Students in Crisis: The Struggles of Online Learning

It seems as if students across America were all given the same introductory speech at the beginning of school. On the first day of classes, teachers, and professors all shared their condolences regarding the transition to online learning and expressed how committed they are to working alongside us to get through this challenging time. However, just two weeks into the semester, many of us were already overloaded with assignments from all of our classes. It’s clear that many professors stopped having consideration for what we have going on outside of their 40-minute lectures.


Between synchronous and asynchronous classes, scheduled time slot quizzes, and technical difficulties, it’s easy to become overwhelmed and fed up with online classes. If you're a full-time online student like myself, then you understand the struggle of trying to maintain your school life while still finding time to work a part-time job, spend time with family and friends, and most importantly carve out time for self-care. 


I asked a total of five students from multiple universities, “If you could tell or ask your professor one thing to help improve your online learning experience what would it be?” 


All of their responses had one thing in common. 


“It would help for my teachers to understand that I have multiple classes other than just theirs. At first, it was a little hard to learn how to adjust to a new school and a new environment. With everything being online it’s difficult to make time for other things when you constantly have due dates, so it will take some time getting used to,” said Jessica Joachim, a freshman at Georgia State University. 

“I wish that my teachers would be more detailed in their instructions, especially for the classes that aren't synchronous. At this point I'm basically spending all this money to teach myself, the least they can do is be considerate,” said Moses Gichaara, a freshman at Kennesaw State University. 


“If all of my teachers instead of just two, gave weekly overviews of what we’re supposed to be learning and actually made the effort to make it feel like a real class instead of just directing us to the syllabus, I would be more comfortable and confident in my work,” said Ralphael Misigah, a freshman at Georgia State University.
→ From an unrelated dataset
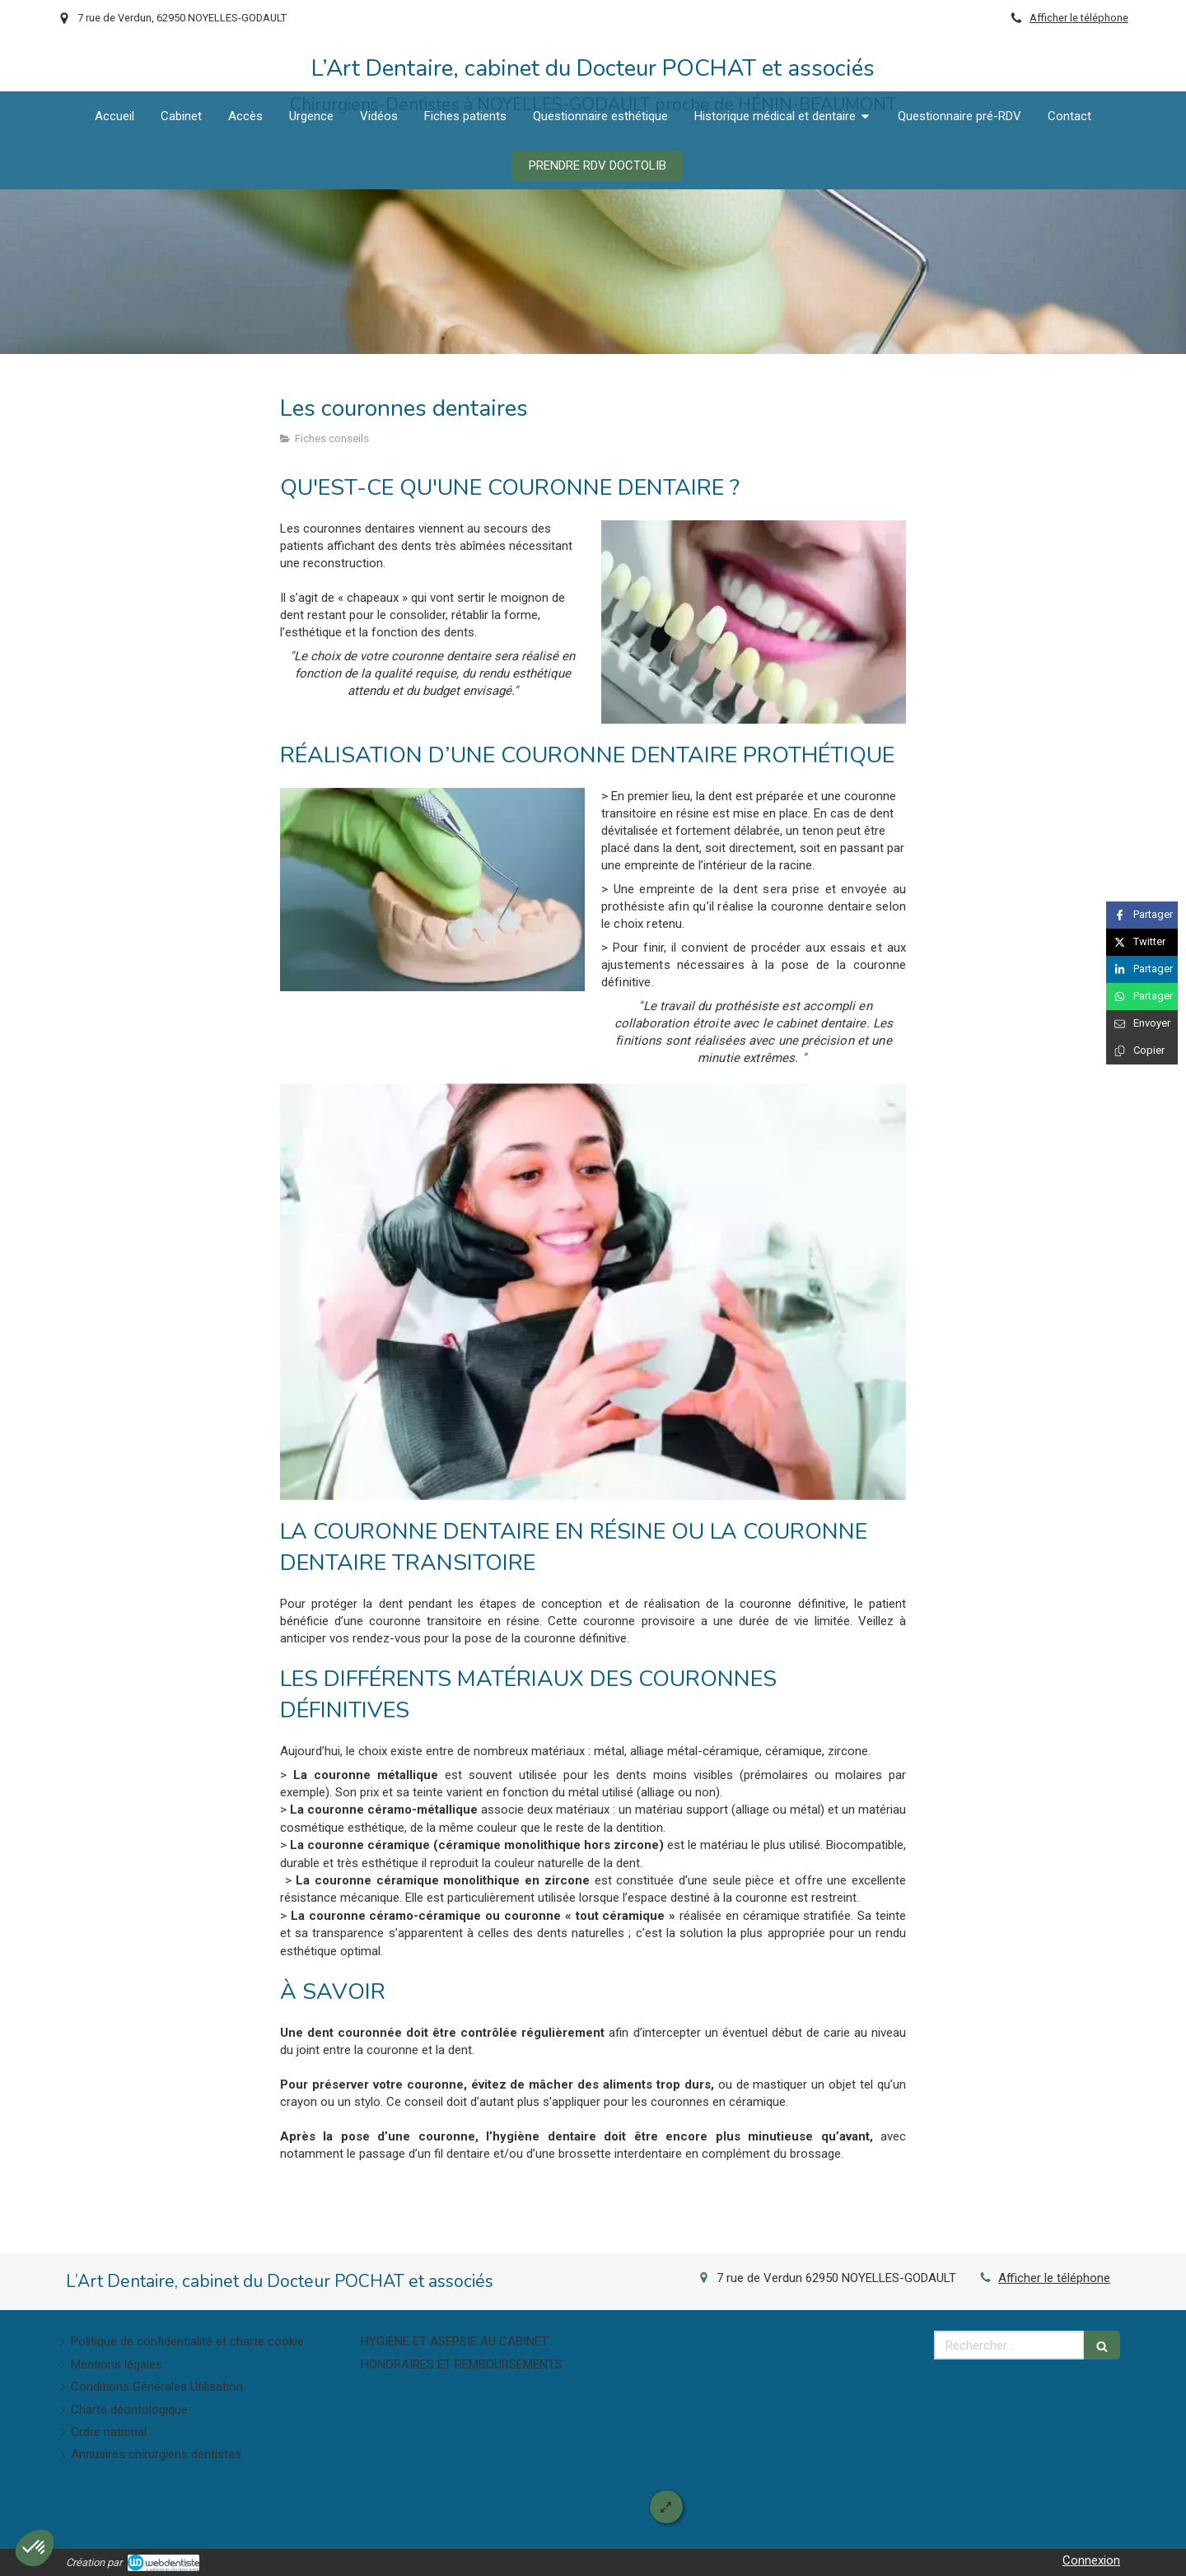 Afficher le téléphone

“I would say online teachers should better articulate due dates, create clear instructions on assignments and create a more personable relationship with virtual students,” said Haley Shadburn, a freshman at Furman University. 
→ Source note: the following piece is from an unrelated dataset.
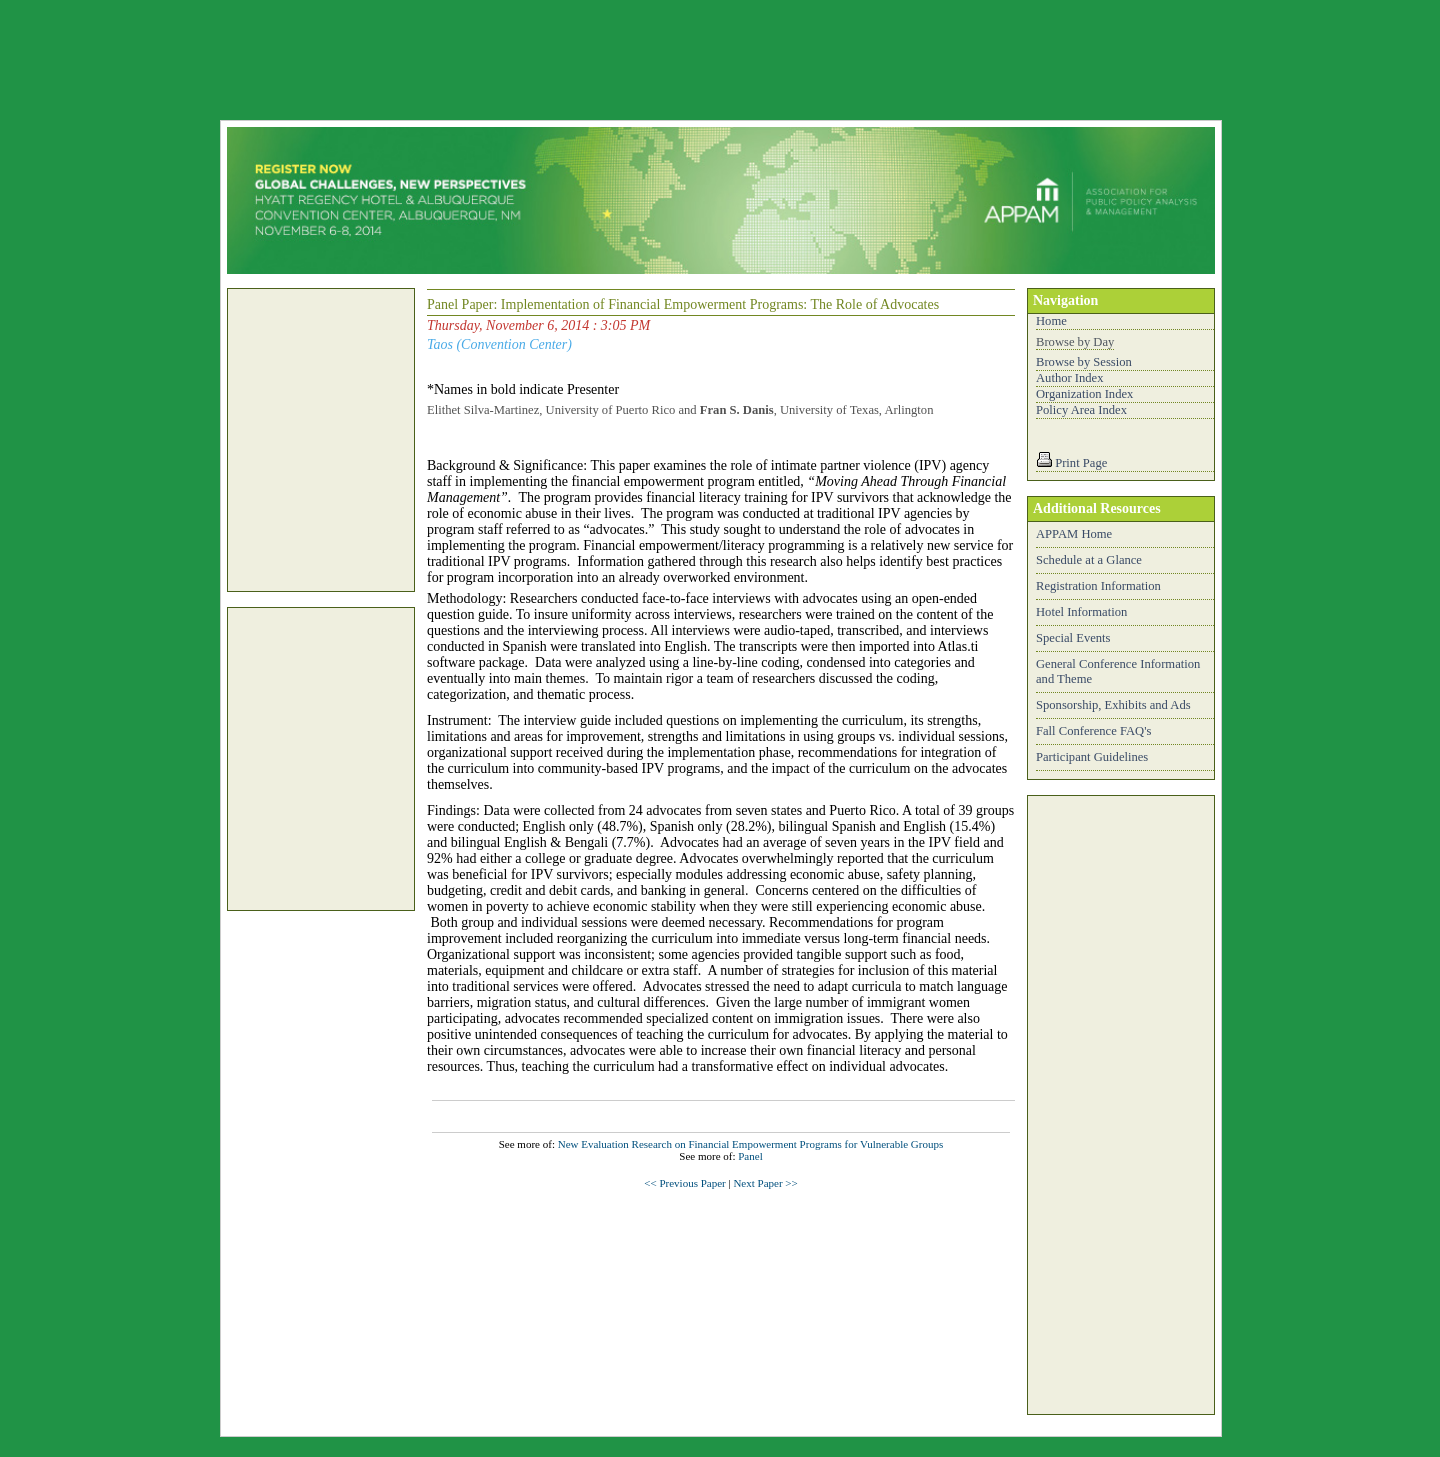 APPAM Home (1074, 534)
“Online school isn’t going to be like regular school and for them to try and continue the school year and force us to push through this during a pandemic.... Some people are just not capable of handling that. Online school during a pandemic is different in every shape and form and the way the class is taught should reflect that,” said Sanaa George, a sophomore at Spelman College.
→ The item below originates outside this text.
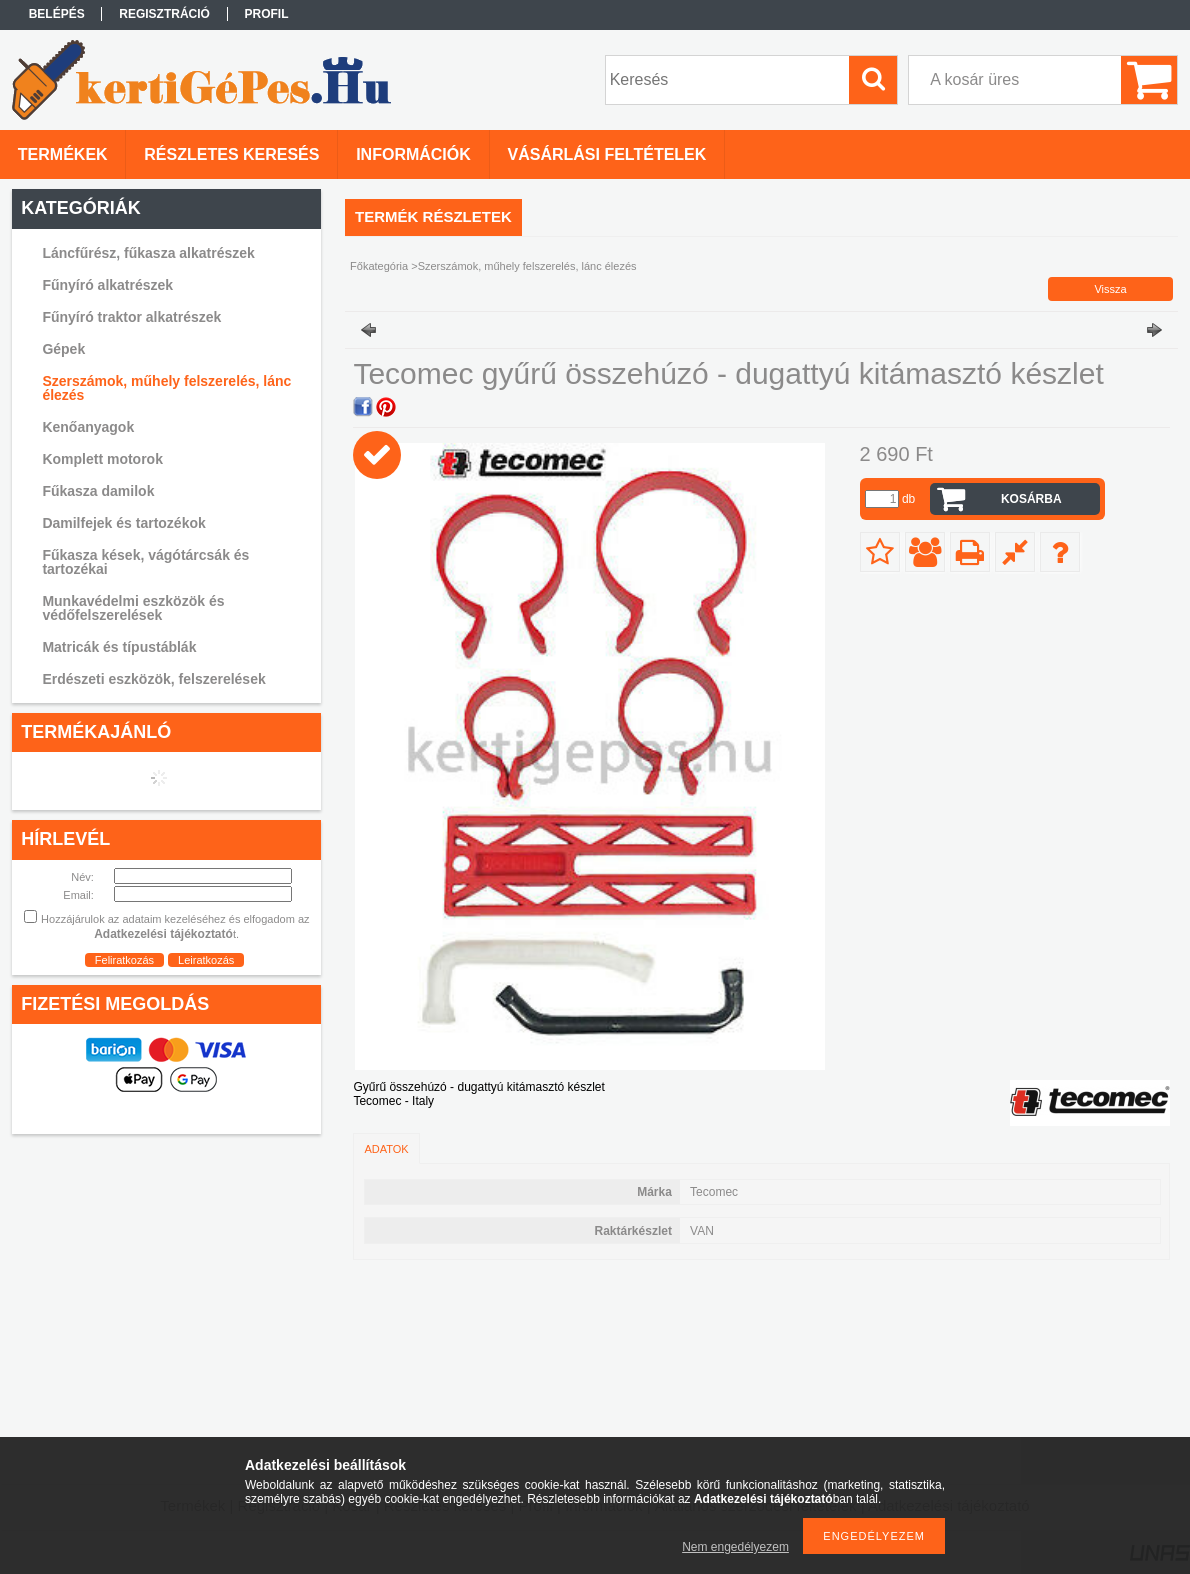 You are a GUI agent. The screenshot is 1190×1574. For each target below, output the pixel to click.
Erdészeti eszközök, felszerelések (153, 679)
overhead view of a woman sitting in front of her laptop Photo by from Pexels

These five students expressed problems that a majority of students across America, unfortunately, can relate to. Students’ mental health was not put into consideration when deciding on how this school year would look like. Many students are paying thousands of dollars for professors who don’t even know how to work the platforms they use, negatively impacting grades in the end. For digital learning to work moving forward, educators will need to prioritize students, offer a variety of ways to better adapt and tackle this new version of learning, and put in the same effort and energy as if we were still having face to face classes.